IRS Announces Two-Year Moratorium on Employment Taxes and Withholding of Income Taxes with Respect to Statutory Stock Options
On January 19, 2001, the Internal Revenue Service released Notice 2001-14, which grants a two-year moratorium on employment taxes and the withholding of income taxes with respect to incentive stock options and options granted under employee stock purchase plans (collectively known as statutory stock options). In its Notice, the IRS acknowledged the current lack of clear administrative guidance regarding the application of FICA (Federal Insurance Contributions Act) and FUTA (Federal Unemployment Tax Act) taxes, as well as the application of income tax withholding to exercises of statutory stock options and to sales of stock acquired under those options. The moratorium, which is in effect until January 1, 2003, is therefore intended not only to provide a safe harbor for employers but also to provide the IRS with an opportunity to issue clear administrative guidance on these issues.
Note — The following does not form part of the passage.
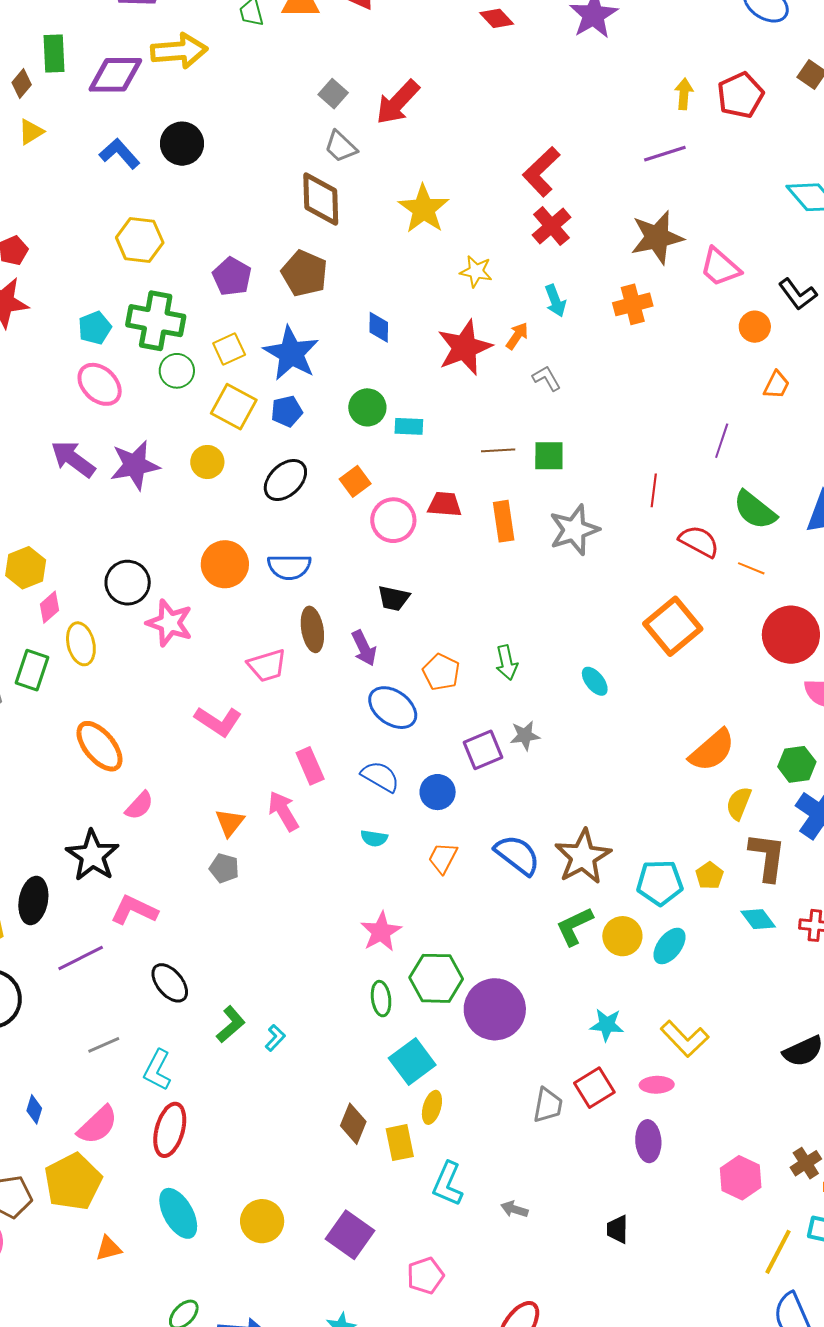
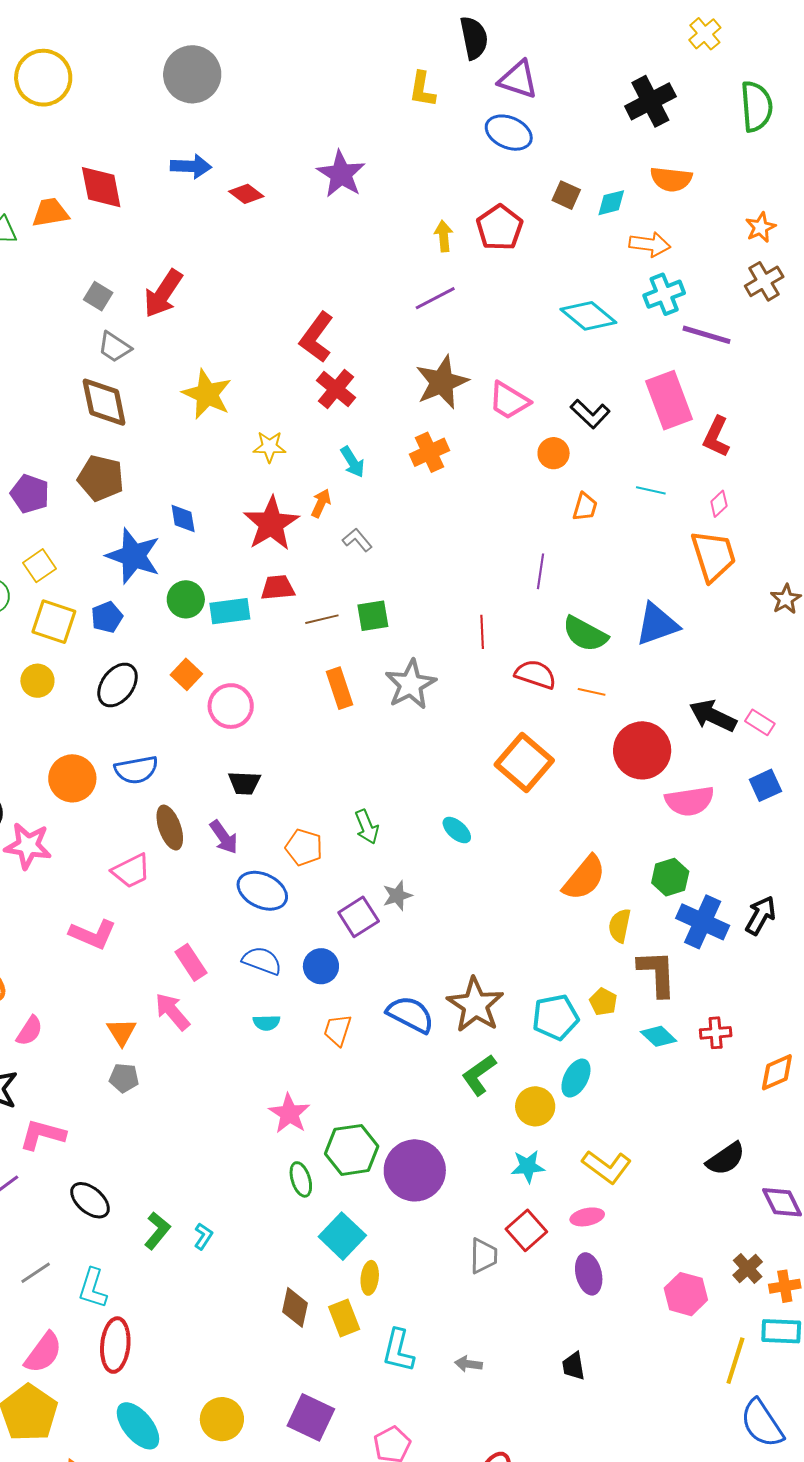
blue star: (291, 353) -> (133, 556), moved
cyan rectangle: (409, 426) -> (230, 611), size x1.4
red trapezoid: (445, 504) -> (278, 588), moved
yellow circle: (622, 936) -> (535, 1106), moved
Notice 2001-14 provides the following temporary guidance:
- No income tax withholding will be required upon the disposition of stock acquired under a statutory stock option which is exercised prior to January 1, 2003.
- No FICA or FUTA will be assessed with respect to a statutory stock option which is exercised prior to January 1, 2003.
- An employer may, at its discretion, apply the above rules to exercises of statutory stock options and to dispositions of stock acquired under statutory stock options that occurred prior to January 19, 2001.
- The IRS will honor otherwise allowable adjustments and refund claims for employment taxes paid with respect to exercises of statutory stock options and dispositions of stock acquired under statutory stock options that occurred prior to the release of Notice 2001-14.
- An employer must continue to comply with all reporting obligations for income realized with respect to statutory stock options, including W-2 reporting and stock transfer notices.
- An optionee must still include in income any amount of compensation realized upon the disposition of stock acquired under a statutory stock option.
Notice 2001-14 applies solely to statutory stock options and does not alter an employer’s employment tax or income tax withholding obligations with respect to nonstatutory stock options, restricted stock, or any other forms of compensation. Moreover, Notice 2001-14 has no effect on an employer’s state employment tax and income tax withholding obligations with respect to statutory stock options, although most states, including Massachusetts, follow federal rules with respect to employment taxes and income tax withholding.